[
https://issues.apache.org/jira/browse/MAHOUT-1103?page=com.atlassian.jira.plugin.system.issuetabpanels:comment-tabpanel&focusedCommentId=13673071#comment-13673071
]
Grant Ingersoll commented on MAHOUT-1103:
-----------------------------------------
Matt, out of curiosity, what's your use case for the clusterpp? [~robinanil]

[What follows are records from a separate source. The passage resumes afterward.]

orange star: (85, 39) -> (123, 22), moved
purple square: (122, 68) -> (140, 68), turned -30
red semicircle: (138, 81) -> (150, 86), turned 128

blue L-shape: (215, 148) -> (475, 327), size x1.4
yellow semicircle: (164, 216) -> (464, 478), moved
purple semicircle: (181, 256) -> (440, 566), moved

and I are both looking at this code and wondering why it is useful to separate
out the clusters into their own directory. MAHOUT-843 doesn't shed any light
on it for us either.
Also, I don't think the current patch partitions correctly. For instance, try
a numPartitions of 2 and cluster ids of 153 and 53. Then, 10^1 means you get
153 % 10 and 53 % 10 both = 3 and you have a collision. So, I think I'm back
to my original thought, which is in the mappers and reducers, we need to load
up the cluster ids and just map it there.

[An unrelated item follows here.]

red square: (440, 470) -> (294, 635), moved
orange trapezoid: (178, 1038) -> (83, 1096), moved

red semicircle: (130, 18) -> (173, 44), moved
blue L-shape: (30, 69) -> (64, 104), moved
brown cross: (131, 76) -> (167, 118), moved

> clusterpp is not writing directories for all clusters
> -----------------------------------------------------
>
> Key: MAHOUT-1103
> URL: https://issues.apache.org/jira/browse/MAHOUT-1103
> Project: Mahout
> Issue Type: Bug
> Components: Clustering
> Affects Versions: 0.8
> Reporter: Matt Molek
> Assignee: Grant Ingersoll
> Labels: clusterpp
> Fix For: 0.8
>
> Attachments: MAHOUT-1103.patch
>
>
> After running kmeans clustering on a set of ~3M points, clusterpp fails to
> populate directories for some clusters, no matter what k is.
> I've tested this on my data with k = 300, 250, 150, 100, 50, 25, 10, 5, 2
> Even with k=2 only one cluster directory was created. For each reducer that
> fails to produce directories there is an empty part-r-* file in the output
> directory.
> Here is my command sequence for the k=2 run:
> {noformat}bin/mahout kmeans -i ssvd2/USigma -c 2clusters/init-clusters -o
> 2clusters/pca-clusters -dm
> org.apache.mahout.common.distance.TanimotoDistanceMeasure -cd 0.05 -k 2 -x 15
> -cl
> bin/mahout clusterdump -i 2clusters/pca-clusters/clusters-*-final -o
> 2clusters.txt
> bin/mahout clusterpp -i 2clusters/pca-clusters -o 2clusters/bottom{noformat}
> The output of clusterdump shows two clusters: VL-3742464 and VL-3742466
> containing 2585843 and 1156624 points respectively.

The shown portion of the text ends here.